The content includes phone-in interviews of Chhota Shakeel on Aaj Tak and ABP News in which he claimed Yakub Memon was innocent and said that four mercy petitions were dismissed in a single day. He also alleged that justice had not been done and that he did not believe the court. NDTV 24x7 had aired an interview of Yakub Memon’s lawyer who spoke about how many countries have done away with the death penalty.
The show-cause notices to the channels invoke at least three sections including Section 1(d), Section 1(g) and Section 1(e) of Rule 6 of the Programme Code prescribed under the Cable Television Network Rules, 1994.
Section 1(d) states that no programme should be carried which contains anything “obscene, defamatory, deliberate, false and suggestive innuendos and half-truths.” Section 1(e) states that no programme should be carried in the cable service which is “likely to encourage or incite violence or contains anything against maintenance of law and order or which promote anti-national attitudes.
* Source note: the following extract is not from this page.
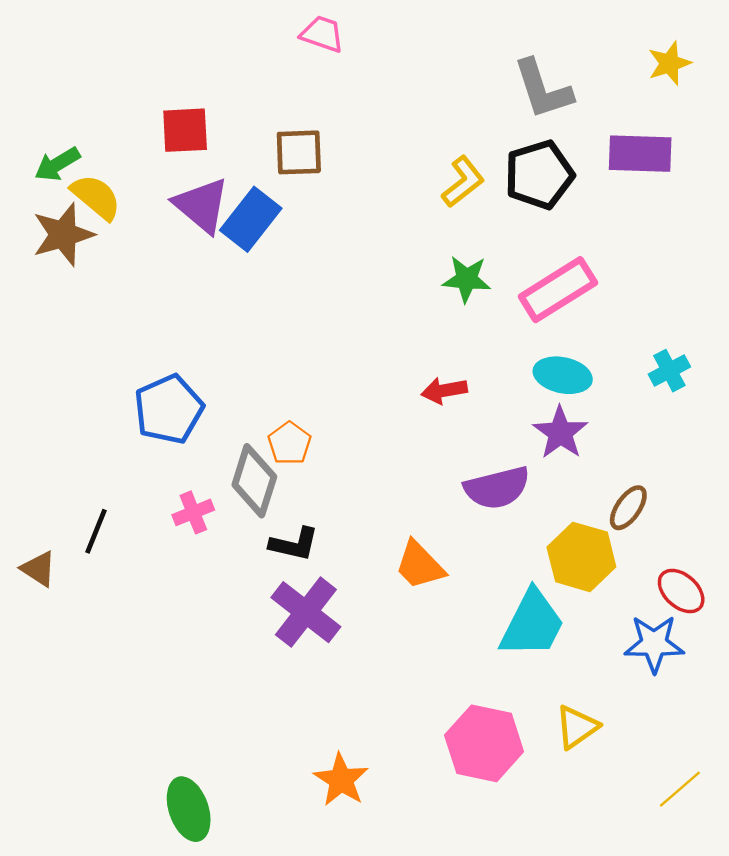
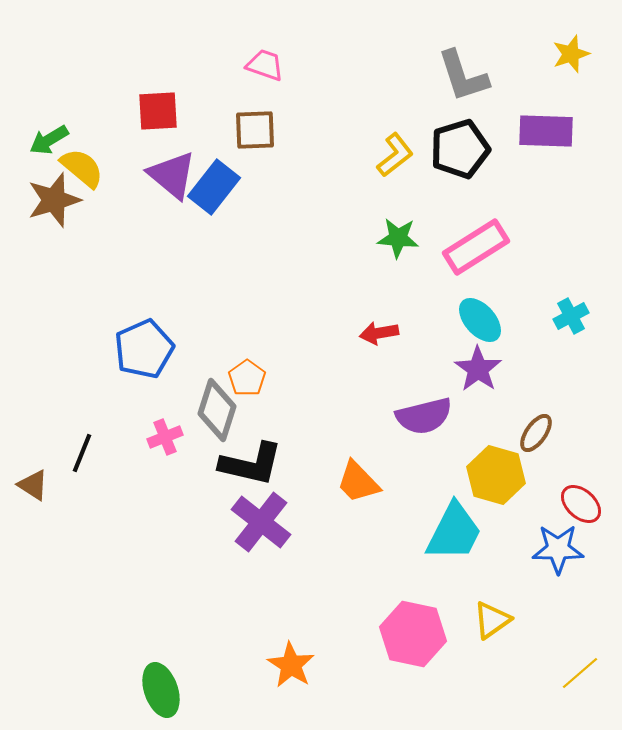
pink trapezoid: (322, 34) -> (265, 65), moved
cyan ellipse: (563, 375) -> (480, 320), turned 36
black L-shape: (294, 544) -> (251, 464), size x1.5

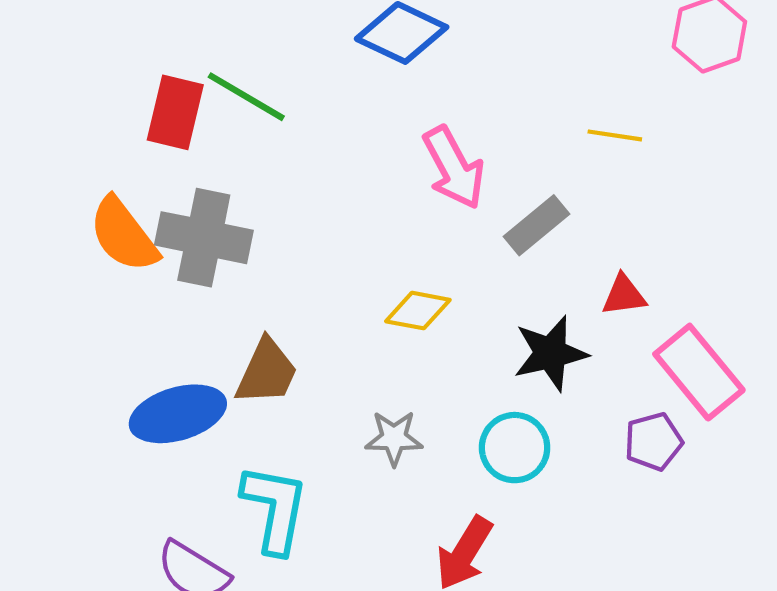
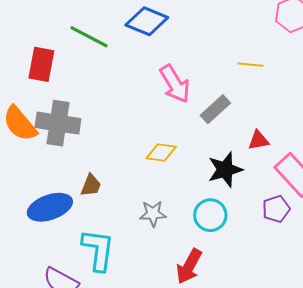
green line: (246, 97) -> (89, 37), moved
brown trapezoid: (267, 372) -> (91, 185), size x0.7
Section 1(g) bars channels from carrying content which “contains aspersions against the integrity of the President and Judiciary”.
Yakub Memon’s hanging on July 30 came hours after an unprecedented late-night opening of the Supreme Court that eventually rejected a final plea for a stay on his execution. That order came 12 hours after the same bench had dismissed another writ petition by Yakub challenging the validity of the death warrant. Justices Dipak Misra, P C Pant and Amitava Roy also rejected objections raised by Justice Kurian Joseph a day earlier and said there was no legal lacuna in dealing with Yakub’s curative petition which was dismissed on July 21.
Sources said the I&B ministry obtained video clips of the Chhota Shakeel phone-in and Yakub’s lawyer’s statement from the Electronic Media and Monitoring Centre (EMMC) to get the quotes which have been cited in the notice.
At least three orders prohibiting transmission of channels for a period ranging from one day to 30 days have been issued by the Government so far. NDTV Good Times and TLC were taken off air for a day for content described as adult and Al-Jazeera was prohibited for five days after it did not show Jammu & Kashmir as an integral part of India in the country’s map.
Once the channels reply to the show-cause notice, an inter-ministerial committee, which includes officials from the Home, External Affairs and Defence ministries, will review their response and decide on the next step.